Nothing past the line containing "1967 Forest Oaks Drive W" belongs in the output. Copy exactly every line of the data below from the first up to and including it.

# # #

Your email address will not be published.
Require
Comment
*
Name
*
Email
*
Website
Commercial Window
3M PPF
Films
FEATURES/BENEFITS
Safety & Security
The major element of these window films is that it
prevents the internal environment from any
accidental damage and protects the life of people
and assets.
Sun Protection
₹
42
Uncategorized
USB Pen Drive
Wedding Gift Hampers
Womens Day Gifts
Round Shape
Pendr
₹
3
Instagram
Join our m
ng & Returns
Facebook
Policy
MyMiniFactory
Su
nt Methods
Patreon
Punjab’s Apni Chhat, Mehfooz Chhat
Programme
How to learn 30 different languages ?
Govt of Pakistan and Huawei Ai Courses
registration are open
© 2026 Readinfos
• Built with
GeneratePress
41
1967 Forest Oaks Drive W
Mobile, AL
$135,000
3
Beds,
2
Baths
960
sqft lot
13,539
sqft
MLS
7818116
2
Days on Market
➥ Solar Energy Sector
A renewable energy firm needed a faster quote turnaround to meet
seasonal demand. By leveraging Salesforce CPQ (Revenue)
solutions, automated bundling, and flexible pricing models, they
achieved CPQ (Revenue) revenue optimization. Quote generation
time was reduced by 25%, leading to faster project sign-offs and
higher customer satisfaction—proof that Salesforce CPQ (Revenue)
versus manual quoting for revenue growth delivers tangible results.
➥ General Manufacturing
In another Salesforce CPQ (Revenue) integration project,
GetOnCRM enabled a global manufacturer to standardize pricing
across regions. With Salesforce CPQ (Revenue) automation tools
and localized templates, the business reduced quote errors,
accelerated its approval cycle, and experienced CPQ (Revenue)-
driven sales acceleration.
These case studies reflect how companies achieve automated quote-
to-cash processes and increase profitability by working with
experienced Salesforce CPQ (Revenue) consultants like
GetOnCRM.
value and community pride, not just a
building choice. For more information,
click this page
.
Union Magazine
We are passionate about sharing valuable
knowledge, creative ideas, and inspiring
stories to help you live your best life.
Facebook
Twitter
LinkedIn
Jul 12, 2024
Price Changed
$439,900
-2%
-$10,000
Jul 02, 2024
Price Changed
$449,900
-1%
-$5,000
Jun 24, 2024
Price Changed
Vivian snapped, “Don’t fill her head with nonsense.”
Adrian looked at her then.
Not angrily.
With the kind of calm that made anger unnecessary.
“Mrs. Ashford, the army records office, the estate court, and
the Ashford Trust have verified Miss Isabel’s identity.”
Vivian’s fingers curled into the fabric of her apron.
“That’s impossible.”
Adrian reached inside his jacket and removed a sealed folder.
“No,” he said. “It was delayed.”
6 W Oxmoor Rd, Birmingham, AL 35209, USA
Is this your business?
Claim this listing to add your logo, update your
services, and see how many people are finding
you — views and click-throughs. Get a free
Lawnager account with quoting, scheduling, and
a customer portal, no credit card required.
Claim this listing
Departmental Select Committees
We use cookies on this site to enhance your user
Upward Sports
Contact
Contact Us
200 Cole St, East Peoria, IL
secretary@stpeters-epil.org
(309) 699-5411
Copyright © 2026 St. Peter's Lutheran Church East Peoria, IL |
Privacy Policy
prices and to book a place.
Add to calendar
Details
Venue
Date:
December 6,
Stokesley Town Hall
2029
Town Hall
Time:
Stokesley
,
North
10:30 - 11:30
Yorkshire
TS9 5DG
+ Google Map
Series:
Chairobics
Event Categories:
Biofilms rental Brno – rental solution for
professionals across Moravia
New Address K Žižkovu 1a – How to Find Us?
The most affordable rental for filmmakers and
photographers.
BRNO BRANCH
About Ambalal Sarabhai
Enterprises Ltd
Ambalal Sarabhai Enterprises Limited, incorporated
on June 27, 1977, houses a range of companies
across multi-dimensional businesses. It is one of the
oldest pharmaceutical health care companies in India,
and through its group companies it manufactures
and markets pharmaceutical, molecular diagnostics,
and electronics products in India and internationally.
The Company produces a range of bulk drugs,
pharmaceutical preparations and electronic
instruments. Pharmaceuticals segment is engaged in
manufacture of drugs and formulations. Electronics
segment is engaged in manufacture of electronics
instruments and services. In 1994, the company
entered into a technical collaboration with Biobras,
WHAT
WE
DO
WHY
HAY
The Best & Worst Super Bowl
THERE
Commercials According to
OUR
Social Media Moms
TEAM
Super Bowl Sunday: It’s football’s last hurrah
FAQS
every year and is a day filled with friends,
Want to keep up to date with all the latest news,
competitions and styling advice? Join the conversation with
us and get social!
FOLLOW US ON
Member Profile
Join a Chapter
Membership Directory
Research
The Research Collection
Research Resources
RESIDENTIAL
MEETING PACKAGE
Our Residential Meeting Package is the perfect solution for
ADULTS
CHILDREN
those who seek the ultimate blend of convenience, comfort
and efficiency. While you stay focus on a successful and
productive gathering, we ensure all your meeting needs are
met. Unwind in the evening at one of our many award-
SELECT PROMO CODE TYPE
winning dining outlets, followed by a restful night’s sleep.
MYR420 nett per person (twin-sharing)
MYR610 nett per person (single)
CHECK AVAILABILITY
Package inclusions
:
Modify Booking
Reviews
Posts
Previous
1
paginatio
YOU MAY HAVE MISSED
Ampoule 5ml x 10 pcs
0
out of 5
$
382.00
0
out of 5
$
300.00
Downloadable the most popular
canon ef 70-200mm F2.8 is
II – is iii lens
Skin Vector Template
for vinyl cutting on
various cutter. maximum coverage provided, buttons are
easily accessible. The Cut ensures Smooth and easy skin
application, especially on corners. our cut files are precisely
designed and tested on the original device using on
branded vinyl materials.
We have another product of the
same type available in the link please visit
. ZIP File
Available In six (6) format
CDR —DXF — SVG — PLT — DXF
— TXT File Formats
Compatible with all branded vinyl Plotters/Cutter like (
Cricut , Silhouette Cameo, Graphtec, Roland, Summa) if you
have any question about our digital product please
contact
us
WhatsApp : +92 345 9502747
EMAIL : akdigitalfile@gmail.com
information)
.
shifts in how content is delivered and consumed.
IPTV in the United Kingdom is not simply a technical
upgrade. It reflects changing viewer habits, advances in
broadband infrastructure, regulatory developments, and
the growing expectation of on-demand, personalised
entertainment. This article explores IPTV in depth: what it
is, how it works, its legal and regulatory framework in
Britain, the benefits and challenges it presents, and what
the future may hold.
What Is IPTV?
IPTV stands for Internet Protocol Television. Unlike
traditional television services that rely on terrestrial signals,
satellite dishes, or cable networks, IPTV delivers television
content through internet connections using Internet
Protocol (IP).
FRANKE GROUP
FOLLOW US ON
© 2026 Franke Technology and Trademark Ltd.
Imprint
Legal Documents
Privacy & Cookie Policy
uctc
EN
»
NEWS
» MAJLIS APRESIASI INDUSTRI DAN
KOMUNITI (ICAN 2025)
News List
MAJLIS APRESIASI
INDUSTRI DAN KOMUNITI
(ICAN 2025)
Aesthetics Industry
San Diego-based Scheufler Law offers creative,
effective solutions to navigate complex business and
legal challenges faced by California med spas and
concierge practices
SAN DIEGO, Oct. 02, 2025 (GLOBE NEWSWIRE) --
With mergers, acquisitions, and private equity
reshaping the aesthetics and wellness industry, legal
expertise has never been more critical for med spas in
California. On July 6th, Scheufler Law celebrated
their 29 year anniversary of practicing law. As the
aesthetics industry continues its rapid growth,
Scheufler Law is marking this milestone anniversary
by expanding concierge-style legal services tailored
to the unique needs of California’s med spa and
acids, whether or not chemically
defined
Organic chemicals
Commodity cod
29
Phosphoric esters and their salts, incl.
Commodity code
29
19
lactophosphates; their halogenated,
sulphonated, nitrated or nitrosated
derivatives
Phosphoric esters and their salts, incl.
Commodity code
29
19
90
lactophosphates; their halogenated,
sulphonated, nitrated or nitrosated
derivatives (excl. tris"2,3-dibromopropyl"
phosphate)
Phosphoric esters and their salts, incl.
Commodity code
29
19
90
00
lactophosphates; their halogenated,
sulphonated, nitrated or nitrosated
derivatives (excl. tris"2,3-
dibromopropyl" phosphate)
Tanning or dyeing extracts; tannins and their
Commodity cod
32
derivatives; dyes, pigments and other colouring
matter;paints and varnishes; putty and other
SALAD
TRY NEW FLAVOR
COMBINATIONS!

# # #

_Reply:_
Your email address will not be published.
Require
Comment
*
Name
*
Email
*
Website
Commercial Window
3M PPF
Films
FEATURES/BENEFITS
Safety & Security
The major element of these window films is that it
prevents the internal environment from any
accidental damage and protects the life of people
and assets.
Sun Protection
₹
42
Uncategorized
USB Pen Drive
Wedding Gift Hampers
Womens Day Gifts
Round Shape
Pendr
₹
3
Instagram
Join our m
ng & Returns
Facebook
Policy
MyMiniFactory
Su
nt Methods
Patreon
Punjab’s Apni Chhat, Mehfooz Chhat
Programme
How to learn 30 different languages ?
Govt of Pakistan and Huawei Ai Courses
registration are open
© 2026 Readinfos
• Built with
GeneratePress
41
1967 Forest Oaks Drive W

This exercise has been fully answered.